祈りのいらない世界で〜幼なじみの5人〜【実話】

それから暫くして、

新しく住むアパートも決まり、引っ越しの準備も終えたキヨ。


あれから、極力カゼとカンナと顔を合わせないでいた。



そんなある夜、眠っていたキヨは吐き気に襲われ、洗面所に駆けていった。




「…げほっ!!うぇっ……」




いきなり込み上げてきた嘔吐感。


何か変な物でも食べたのかと思ったキヨは、楽になるまで吐き続けた。





「………キヨ?どうしたの?」



トイレに目を覚ましたカゼは、洗面所で吐いているキヨに気付いた。


カゼと気まずいキヨは、無言のまま口を濯ぐと洗面所から出て行こうとする。




「………キヨっ!!」




カゼはキヨの腕を掴む。





「………ごめん。

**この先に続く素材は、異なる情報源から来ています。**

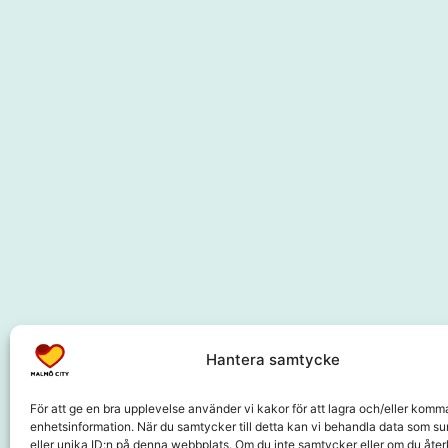
Hantera samtycke
För att ge en bra upplevelse använder vi kakor för att lagra och/eller komm
enhetsinformation. När du samtycker till detta kan vi behandla data som s
eller unika ID:n på denna webbplats. Om du inte samtycker eller om du återk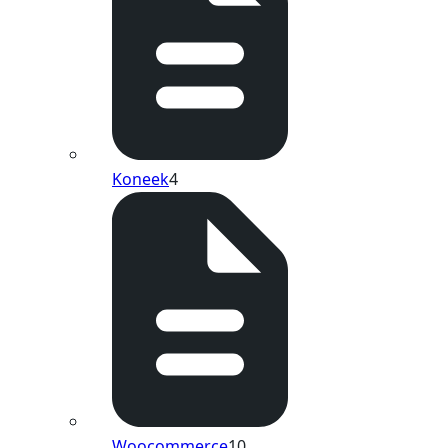
Koneek
4
Woocommerce
10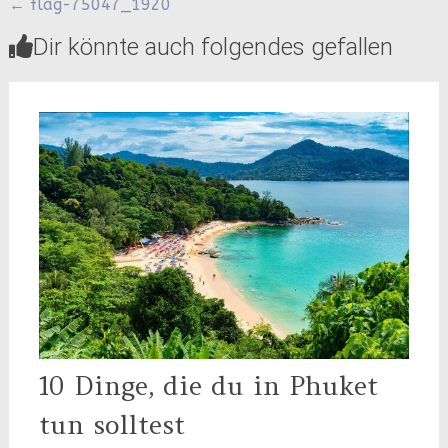
Beitragsnavigation
←
flag-75047_1920
Dir könnte auch folgendes gefallen
10 Dinge, die du in Phuket
tun solltest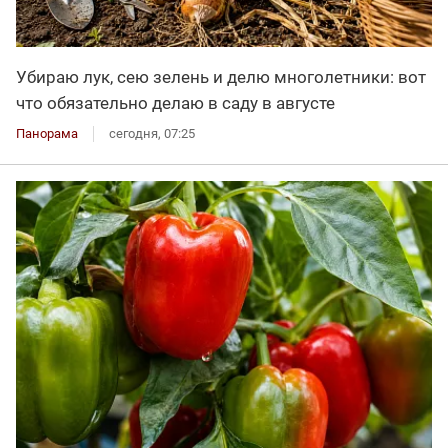
Убираю лук, сею зелень и делю многолетники: вот
что обязательно делаю в саду в августе
Панорама
сегодня, 07:25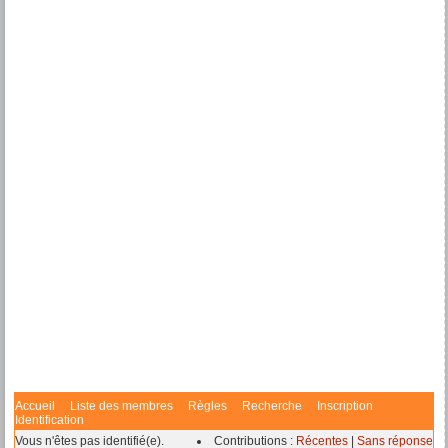
Accueil
Liste des membres
Règles
Recherche
Inscription
Identification
Vous n'êtes pas identifié(e).
Contributions :
Récentes
|
Sans réponse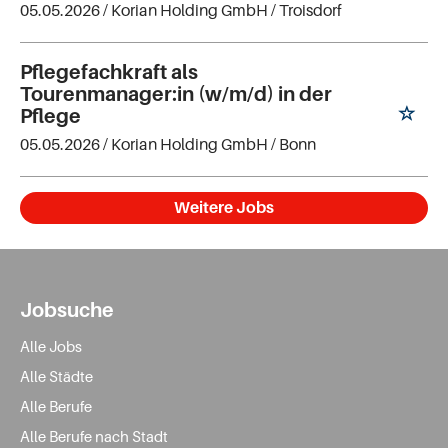
05.05.2026 /
Korian Holding GmbH
/ Troisdorf
Pflegefachkraft als
Tourenmanager:in (w/m/d) in der
Pflege
05.05.2026 /
Korian Holding GmbH
/ Bonn
Weitere Jobs
Jobsuche
Alle Jobs
Alle Städte
Alle Berufe
Alle Berufe nach Stadt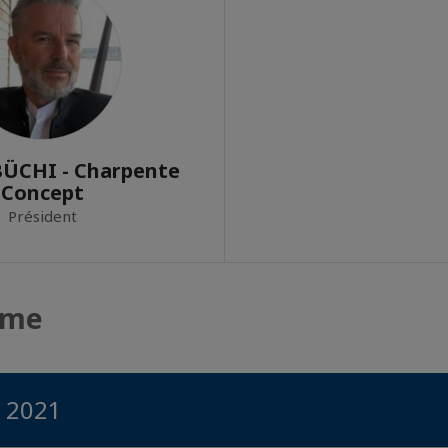
ÜCHI - Charpente
Concept
Président
mme
e 2021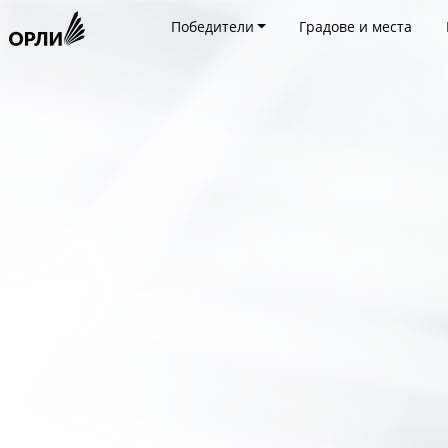
Победители
Градове и места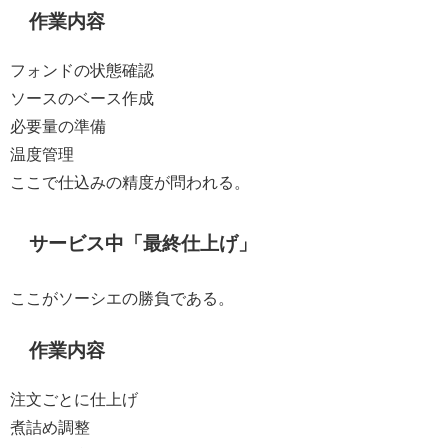
作業内容
フォンドの状態確認
ソースのベース作成
必要量の準備
温度管理
ここで仕込みの精度が問われる。
サービス中「最終仕上げ」
ここがソーシエの勝負である。
作業内容
注文ごとに仕上げ
煮詰め調整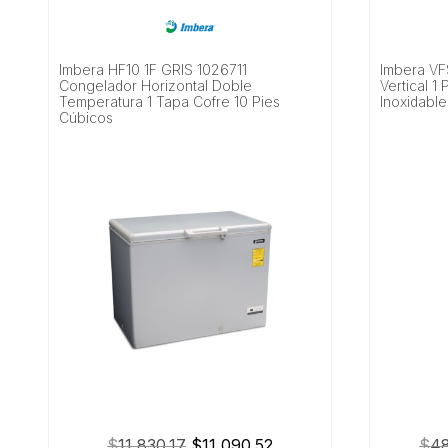
Imbera HF10 1F GRIS 1026711
Imbera VF
Congelador Horizontal Doble
Vertical 1
Temperatura 1 Tapa Cofre 10 Pies
Inoxidabl
Cúbicos
El
El
$
11,830.17
$
11,090.52
$
48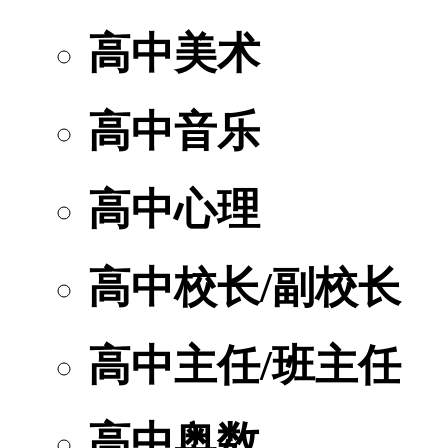
高中美术
高中音乐
高中心理
高中校长/副校长
高中主任/班主任
高中奥数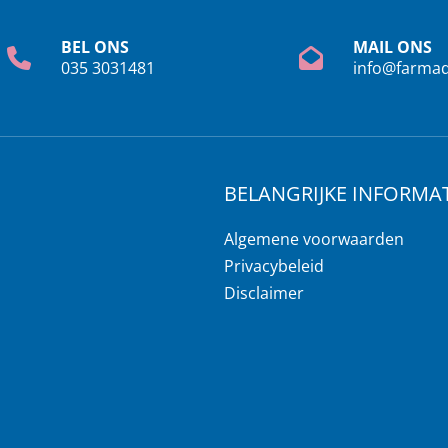
BEL ONS
MAIL ONS
035 3031481
info@farmad
BELANGRIJKE INFORMAT
Algemene voorwaarden
Privacybeleid
Disclaimer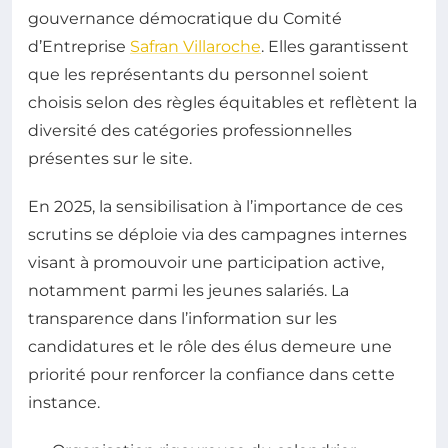
gouvernance démocratique du Comité
d’Entreprise
Safran Villaroche
. Elles garantissent
que les représentants du personnel soient
choisis selon des règles équitables et reflètent la
diversité des catégories professionnelles
présentes sur le site.
En 2025, la sensibilisation à l’importance de ces
scrutins se déploie via des campagnes internes
visant à promouvoir une participation active,
notamment parmi les jeunes salariés. La
transparence dans l’information sur les
candidatures et le rôle des élus demeure une
priorité pour renforcer la confiance dans cette
instance.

ごめんな」



カゼが悲しそうな顔をして謝ると、キヨはその場にうずくまり再び嘔吐した。





「うっ…!げほっ…げほ!!」

「………!!大丈夫?救急車呼ぼう」

「大丈夫…。寝れば治るよ。……おやすみ」




キヨは立ち上がると胸元をさすりながら部屋へと戻って行った。



カゼは暫く呆然とキヨの後ろ姿を見つめると、キヨの吐いた場所の片付けを始めた。